* **Directions for this task**:
Copy only what lies from the line containing "kereste a választ a Pénzc" through the line containing "Kedua, fitur tambahan. Terdapat opsi" in the entries below, keeping both end lines exact and dropping every picture.

*** Opening of Material provided ***

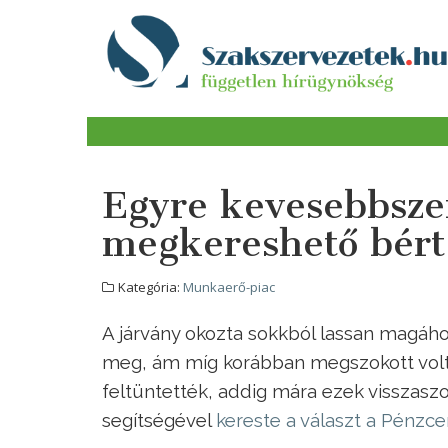
Egyre kevesebbszer
megkereshető bért
Kategória:
Munkaerő-piac
A járvány okozta sokkból lassan magáho
meg, ám míg korábban megszokott volt,
feltüntették, addig mára ezek visszaszo
segítségével
kereste a választ a Pénzc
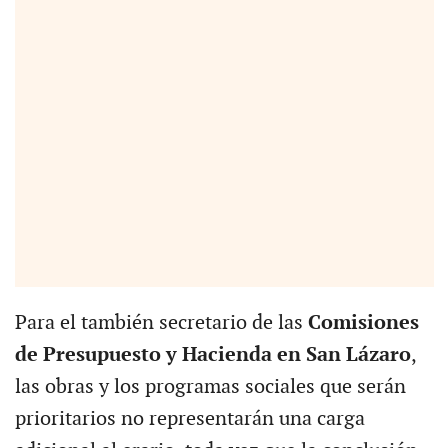
Para el también secretario de las
Comisiones
de Presupuesto y Hacienda en San Lázaro
,
las obras y los programas sociales que serán
prioritarios no representarán una carga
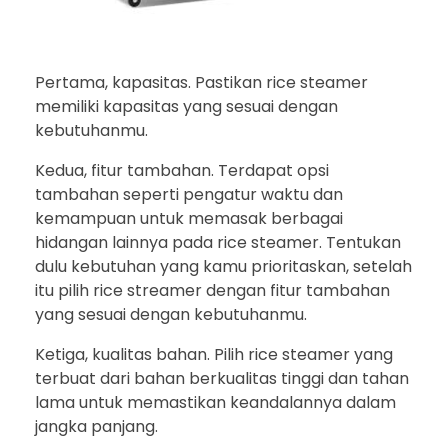
Pertama, kapasitas. Pastikan rice steamer
memiliki kapasitas yang sesuai dengan
kebutuhanmu.
Kedua, fitur tambahan. Terdapat opsi
tambahan seperti pengatur waktu dan
kemampuan untuk memasak berbagai
hidangan lainnya pada rice steamer. Tentukan
dulu kebutuhan yang kamu prioritaskan, setelah
itu pilih rice streamer dengan fitur tambahan
yang sesuai dengan kebutuhanmu.
Ketiga, kualitas bahan. Pilih rice steamer yang
terbuat dari bahan berkualitas tinggi dan tahan
lama untuk memastikan keandalannya dalam
jangka panjang.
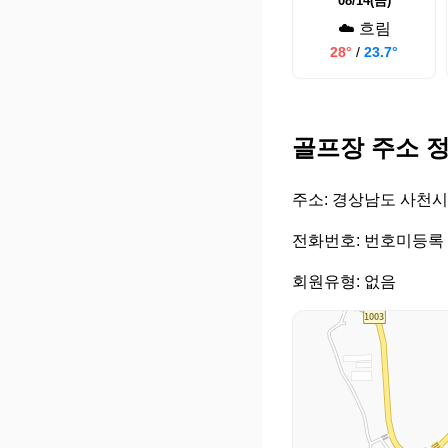
08/14(금)
☁️ 흐림
28°
/
23.7°
골프장 주소 
주소: 경상남도 사천시
전화번호: 번호미등록
회원유형: 없음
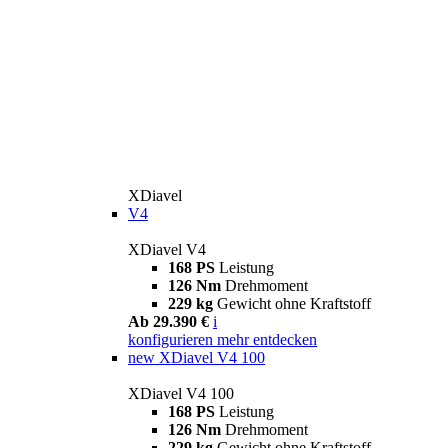
XDiavel
V4
XDiavel V4
168 PS
Leistung
126 Nm
Drehmoment
229 kg
Gewicht ohne Kraftstoff
Ab 29.390 €
i
konfigurieren
mehr entdecken
new
XDiavel V4 100
XDiavel V4 100
168 PS
Leistung
126 Nm
Drehmoment
229 kg
Gewicht ohne Kraftstoff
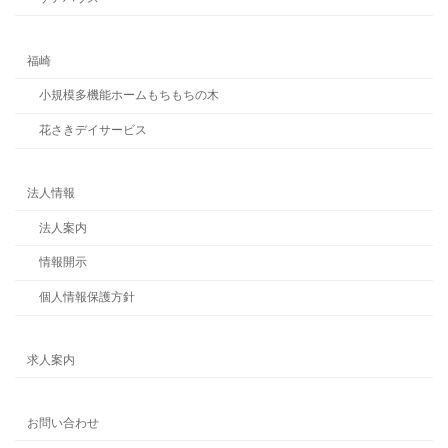
福崎
小規模多機能ホームもちもちの木
花さきデイサービス
法人情報
法人案内
情報開示
個人情報保護方針
求人案内
お問い合わせ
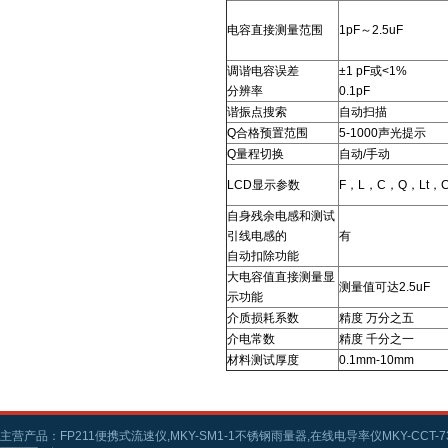
电容直接测量范围
1pF～2.5uF
调谐电容误差
±1 pF或<1%
分辨率
0.1pF
谐振点搜索
自动扫描
Q合格预置范围
5-1000声光提示
Q量程切换
自动/手动
LCD显示参数
F，L，C，Q，Lt，C
自身残余电感和测试
引线电感的
有
自动扣除功能
大电容值直接测量显
测量值可达2.5uF
示功能
介质损耗系数
精度 万分之五
介电常数
精度 千分之一
材料测试厚度
0.1mm-10mm
主营产品：FP211便携式流速仪,MKY-SM1-1不锈钢雨量器,在线电导率仪MKY-CCT-73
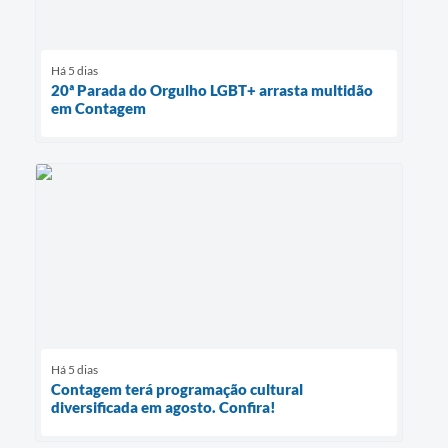
Há 5 dias
20ª Parada do Orgulho LGBT+ arrasta multidão
em Contagem
Há 5 dias
Contagem terá programação cultural
diversificada em agosto. Confira!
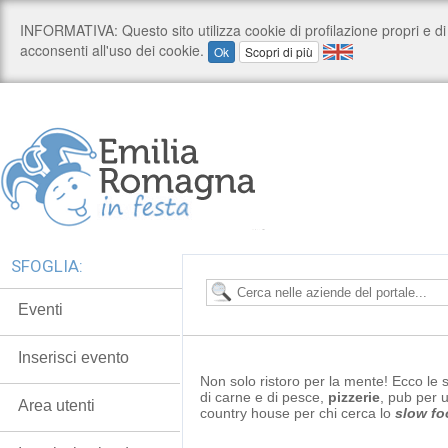
SFOGLIA:
Eventi
Inserisci evento
Non solo ristoro per la mente! Ecco le 
di carne e di pesce,
pizzerie
, pub per 
Area utenti
country house per chi cerca lo
slow fo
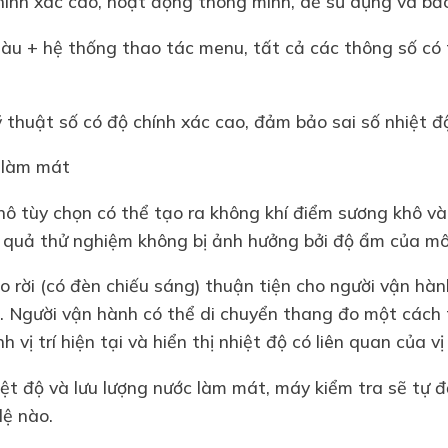
hính xác cao, hoạt động thông minh, dễ sử dụng và bảo 
u + hệ thống thao tác menu, tất cả các thông số có t
ỹ thuật số có độ chính xác cao, đảm bảo sai số nhiệt 
c làm mát
hô tùy chọn có thể tạo ra không khí điểm sương khô v
 quả thử nghiệm không bị ảnh hưởng bởi độ ẩm của mô
 rời (có đèn chiếu sáng) thuận tiện cho người vận hàn
. Người vận hành có thể di chuyển thang đo một cách 
 vị trí hiện tại và hiển thị nhiệt độ có liên quan của vị 
iệt độ và lưu lượng nước làm mát, máy kiểm tra sẽ tự 
lệ nào.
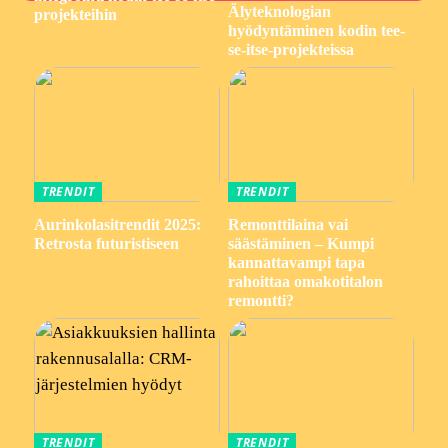
Älyteknologian
projekteihin
hyödyntäminen kodin tee-
se-itse-projekteissa
TRENDIT
TRENDIT
Aurinkolasitrendit 2025:
Remonttilaina vai
Retrosta futuristiseen
säästäminen – Kumpi
kannattavampi tapa
rahoittaa omakotitalon
remontti?
TRENDIT
TRENDIT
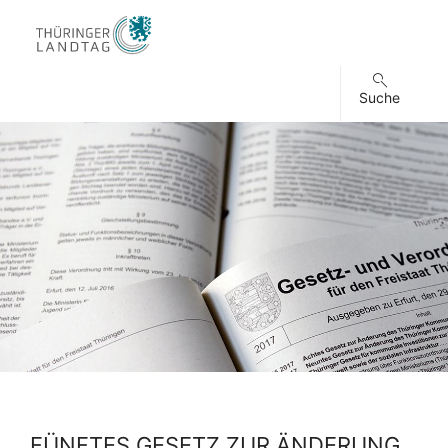
Suche
FÜNFTES GESETZ ZUR ÄNDERUNG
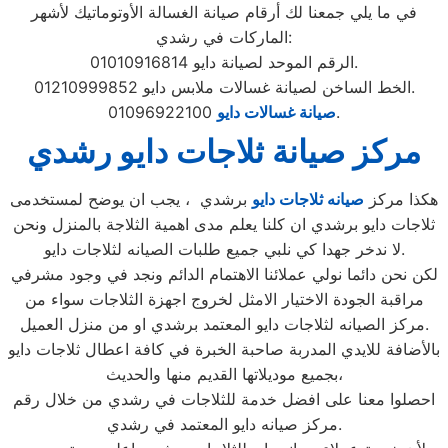
في ما يلي جمعنا لك أرقام صيانة الغسالة الأوتوماتيك لأشهر
الماركات في رشدي:
الرقم الموحد لصيانة دايو 01010916814.
الخط الساخن لصيانة غسالات ملابس دايو 01210999852.
01096922100.
صيانة غسالات دايو
مركز صيانة ثلاجات دايو رشدي
هكذا مركز
صيانه ثلاجات دايو
برشدي ، يجب ان يوضح لمستخدمى
ثلاجات دايو برشدي ان كلنا يعلم مدى اهمية الثلاجة بالمنزل ونحن
لا ندخر جهدا كي نلبي جميع طلبات الصيانه لثلاجات دايو.
لكن نحن دائما نولي عملائنا الاهتمام الدائم ونجد في وجود مشرفي
مراقبة الجودة الاختيار الامثل لخروج اجهزة الثلاجات سواء من
مركز الصيانه لثلاجات دايو المعتمد برشدي او من منزل العميل.
بالأضافة للايدي المدربة صاحبة الخبرة في كافة اعطال ثلاجات دايو
بجميع موديلاتها القديم منها والحديث،
احصلوا معنا على افضل خدمة للثلاجات في رشدي من خلال رقم
مركز صيانه دايو المعتمد في رشدي.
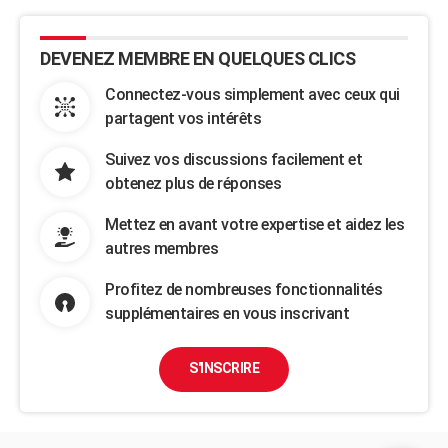
DEVENEZ MEMBRE EN QUELQUES CLICS
Connectez-vous simplement avec ceux qui
partagent vos intérêts
Suivez vos discussions facilement et
obtenez plus de réponses
Mettez en avant votre expertise et aidez les
autres membres
Profitez de nombreuses fonctionnalités
supplémentaires en vous inscrivant
S'INSCRIRE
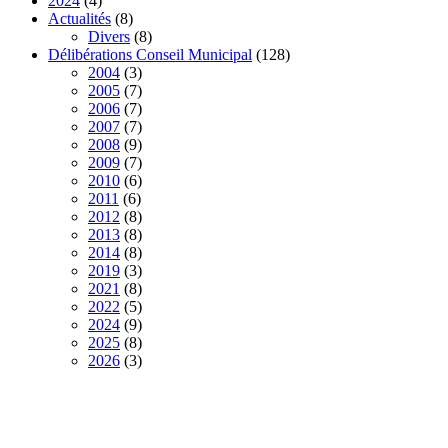
2024
(4)
Actualités
(8)
Divers
(8)
Délibérations Conseil Municipal
(128)
2004
(3)
2005
(7)
2006
(7)
2007
(7)
2008
(9)
2009
(7)
2010
(6)
2011
(6)
2012
(8)
2013
(8)
2014
(8)
2019
(3)
2021
(8)
2022
(5)
2024
(9)
2025
(8)
2026
(3)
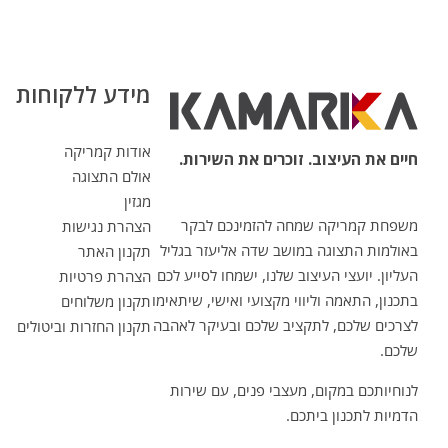
מידע ללקוחות
אודות קמריקה
חיים את העיצוב. זוכרים את השירות.
אולם התצוגה
מגזין
משפחת קמריקה שמחה להזמינכם לבקר
הצהרת נגישות
באולמות התצוגה במושב שדה אליעזר בגליל
תקנון האתר
העליון. יועצי העיצוב שלנו, ישמחו לסייע לכם
הצהרת פרטיות
בתכנון, התאמה וליווי מקצועי ואישי, שיתאימו
תקנון משלוחים
לצרכים שלכם, לתקציב שלכם ובעיקר לאהבה
תקנון החזרות וביטולים
שלכם.
לנוחיותכם במקום, מעצבי פנים, עם שירות
הדמיות לתכנון ביתכם.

*** Close of Material provided ***

* **Result for this task**:
kereste a választ a Pénzc
Para el también secretario de las
Comisiones
de Presupuesto y Hacienda en San Lázaro
,
las obras y los programas sociales que serán
prioritarios no representarán una carga
Pertama, kapasitas. Pastikan rice steamer
memiliki kapasitas yang sesuai dengan
kebutuhanmu.
Kedua, fitur tambahan. Terdapat opsi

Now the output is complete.